They don't make large profits otherwise they wouldn't be nonprofits. They do have massive revenues and will find ways to spend the money they receive or hoard it internally as much as they can. There are lots of games they can play with the money, but experiencing profits is one thing they can't do.
This is a common misunderstanding. Non-profits/501(c)(3) can and often do make profits. 7 of the 10 most profitable hospitals in the U.S. are non-profits[1]. Non-profits can't funnel profits directly back to owners, the way other corporations can (such as when dividends are distributed). But they still make profits.
But that's besides the point. Even in places that don't make profits, there are still plenty of personal interests at play.
[1] https://www.nytimes.com/2020/02/20/opinion/nonprofit-hospita...
Profit is money that ends up in the bank to be used later. Compensation is what gets spent on yachts. Anything spent on hospital supplies is an expense. This stuff matters.

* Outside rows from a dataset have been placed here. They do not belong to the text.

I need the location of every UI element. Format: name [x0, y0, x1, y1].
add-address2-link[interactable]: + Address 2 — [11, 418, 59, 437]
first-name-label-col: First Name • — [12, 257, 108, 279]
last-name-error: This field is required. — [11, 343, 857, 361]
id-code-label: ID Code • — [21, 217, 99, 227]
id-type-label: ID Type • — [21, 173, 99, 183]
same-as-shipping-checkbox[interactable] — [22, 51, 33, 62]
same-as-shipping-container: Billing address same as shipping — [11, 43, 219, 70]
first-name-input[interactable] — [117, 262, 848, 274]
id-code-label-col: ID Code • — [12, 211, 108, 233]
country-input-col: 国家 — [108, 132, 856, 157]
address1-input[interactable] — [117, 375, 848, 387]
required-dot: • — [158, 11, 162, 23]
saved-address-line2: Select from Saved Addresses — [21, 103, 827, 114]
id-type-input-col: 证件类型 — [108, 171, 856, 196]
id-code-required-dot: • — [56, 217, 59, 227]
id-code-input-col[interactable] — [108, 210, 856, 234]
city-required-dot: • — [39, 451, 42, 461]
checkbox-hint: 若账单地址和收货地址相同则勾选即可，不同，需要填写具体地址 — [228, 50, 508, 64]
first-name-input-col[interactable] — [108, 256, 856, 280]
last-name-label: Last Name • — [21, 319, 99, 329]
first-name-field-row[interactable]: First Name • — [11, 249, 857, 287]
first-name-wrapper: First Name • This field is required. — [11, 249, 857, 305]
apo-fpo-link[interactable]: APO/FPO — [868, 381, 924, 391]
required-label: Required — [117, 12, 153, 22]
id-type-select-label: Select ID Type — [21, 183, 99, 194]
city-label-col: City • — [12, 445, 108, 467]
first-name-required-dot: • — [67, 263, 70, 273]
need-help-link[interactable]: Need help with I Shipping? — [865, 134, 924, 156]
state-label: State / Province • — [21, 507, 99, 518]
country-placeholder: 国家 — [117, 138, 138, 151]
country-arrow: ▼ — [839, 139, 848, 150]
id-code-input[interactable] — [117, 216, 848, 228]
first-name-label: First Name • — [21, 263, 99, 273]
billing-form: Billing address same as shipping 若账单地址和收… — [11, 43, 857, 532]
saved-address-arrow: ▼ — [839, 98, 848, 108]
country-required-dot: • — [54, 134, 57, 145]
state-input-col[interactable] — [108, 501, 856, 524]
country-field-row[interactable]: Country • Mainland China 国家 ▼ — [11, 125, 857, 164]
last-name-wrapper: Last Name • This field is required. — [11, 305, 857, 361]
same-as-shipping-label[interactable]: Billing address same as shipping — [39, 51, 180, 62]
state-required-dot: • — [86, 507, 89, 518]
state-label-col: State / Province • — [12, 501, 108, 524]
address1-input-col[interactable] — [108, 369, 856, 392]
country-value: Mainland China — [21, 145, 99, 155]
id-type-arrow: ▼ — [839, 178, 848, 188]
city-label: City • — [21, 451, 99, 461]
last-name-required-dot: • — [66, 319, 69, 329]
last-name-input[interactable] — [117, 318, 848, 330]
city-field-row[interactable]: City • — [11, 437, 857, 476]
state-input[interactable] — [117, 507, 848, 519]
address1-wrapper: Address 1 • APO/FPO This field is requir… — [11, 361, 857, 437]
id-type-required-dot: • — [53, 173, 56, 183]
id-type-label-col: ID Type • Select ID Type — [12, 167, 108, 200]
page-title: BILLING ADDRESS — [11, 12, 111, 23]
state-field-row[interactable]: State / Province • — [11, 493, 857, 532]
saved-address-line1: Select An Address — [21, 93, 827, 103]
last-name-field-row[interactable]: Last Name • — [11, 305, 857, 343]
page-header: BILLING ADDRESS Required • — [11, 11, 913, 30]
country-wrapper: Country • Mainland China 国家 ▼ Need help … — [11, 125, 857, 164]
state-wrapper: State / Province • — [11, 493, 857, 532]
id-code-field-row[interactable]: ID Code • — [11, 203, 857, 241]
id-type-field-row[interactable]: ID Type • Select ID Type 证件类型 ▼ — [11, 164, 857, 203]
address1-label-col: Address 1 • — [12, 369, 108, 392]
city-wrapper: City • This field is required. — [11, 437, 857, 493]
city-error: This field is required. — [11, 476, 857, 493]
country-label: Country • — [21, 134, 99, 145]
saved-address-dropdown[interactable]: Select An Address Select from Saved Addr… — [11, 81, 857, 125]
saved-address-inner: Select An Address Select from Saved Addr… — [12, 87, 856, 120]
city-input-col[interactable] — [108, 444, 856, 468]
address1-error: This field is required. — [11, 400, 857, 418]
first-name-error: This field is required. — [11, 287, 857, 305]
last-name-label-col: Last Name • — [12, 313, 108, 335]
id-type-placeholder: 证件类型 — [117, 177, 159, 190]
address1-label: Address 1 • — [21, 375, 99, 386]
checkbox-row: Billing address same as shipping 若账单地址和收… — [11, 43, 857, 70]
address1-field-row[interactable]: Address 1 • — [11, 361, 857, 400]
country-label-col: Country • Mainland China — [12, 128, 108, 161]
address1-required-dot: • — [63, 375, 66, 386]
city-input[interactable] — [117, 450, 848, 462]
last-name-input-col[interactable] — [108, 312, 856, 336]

Then where do these profits go?
https://en.wikipedia.org/wiki/501(c)_organization
"Religious, Educational, Charitable, Scientific, Literary, Testing for Public Safety, to Foster National or International Amateur Sports Competition, or Prevention of Cruelty to Children or Animals Organizations"
However, many other forms of organizations can be non-profit, with utterly no implied morality.
Your local Frat or Country Club [ 501(c)(7) ], a business league or lobbying group [ 501(c)(6), the 'NFL' used to be this ], your local union [ 501(c)(5) ], your neighborhood org (that can only spend 50% on lobbying) [ 501(c)(4) ], a shared travel society (timeshare non-profit?) [ 501(c)(8) ], or your special club's own private cemetery [ 501(c)(13) ].
Or you can do sneaky stuff and change your 501(c)(3) charter over time like this article notes. https://stratechery.com/2023/openais-misalignment-and-micros...
So yeah, Mayo Cinic makes a $2B profit. That is not money going to shareholders though, that's funds for a future building or increasing salaries or expanding research or something, it supposedly has to be used for the mission. What is the outrage of these orgs making this kind of profit?
Employees might suddenly feel they deserve to be paid a lot more. Suppliers will play a lot more hardball in negotiations. A middle manager may give a sinecure to their cousin.
And upper managers can extract absolutely everything trough lucrative contracts to their friends and relatives. (Of course the IRS would clamp down on obvious self-dealings, but that wouldn't make such schemes disappear. It'll make them far more complicated and expensive instead.)